**WHAT YOU NEED TO DO**
Return, from the lines below, each one that includes the word "najmniej".

Page-level text extractions:

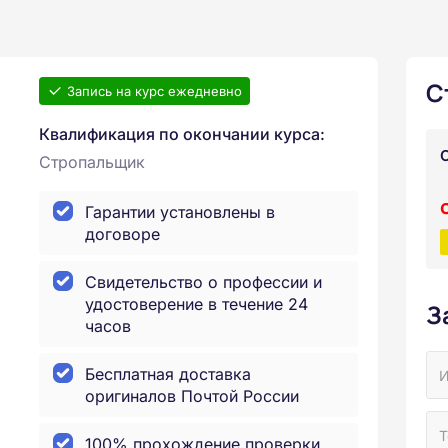
С
Запись на курс ежедневно
Квалификация по окончании курса:
Стропальщик
Гарантии установлены в
договоре
Свидетельство о профессии и
удостоверение в течение 24
З
часов
Бесплатная доставка
оригиналов Почтой России
100% прохождение проверки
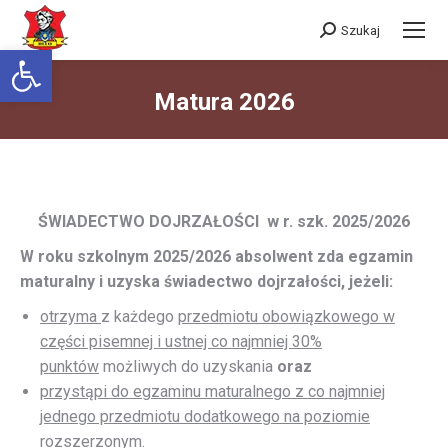
Szukaj
Szukaj:
Otwórz pasek narzędzi
Matura 2026
Jesteś tutaj:
ŚWIADECTWO DOJRZAŁOŚCI w r. szk. 2025/2026
W roku szkolnym 2025/2026 absolwent zda egzamin
maturalny i uzyska świadectwo dojrzałości, jeżeli:
otrzyma
z każdego
przedmiotu obowiązkowego w
części pisemnej i ustnej co najmniej 30%
punktów
możliwych do uzyskania
oraz
przystąpi do egzaminu maturalnego z co najmniej
jednego przedmiotu dodatkowego na poziomie
rozszerzonym.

**EXERCISE SOLUTION**
części pisemnej i ustnej co najmniej 30%
przystąpi do egzaminu maturalnego z co najmniej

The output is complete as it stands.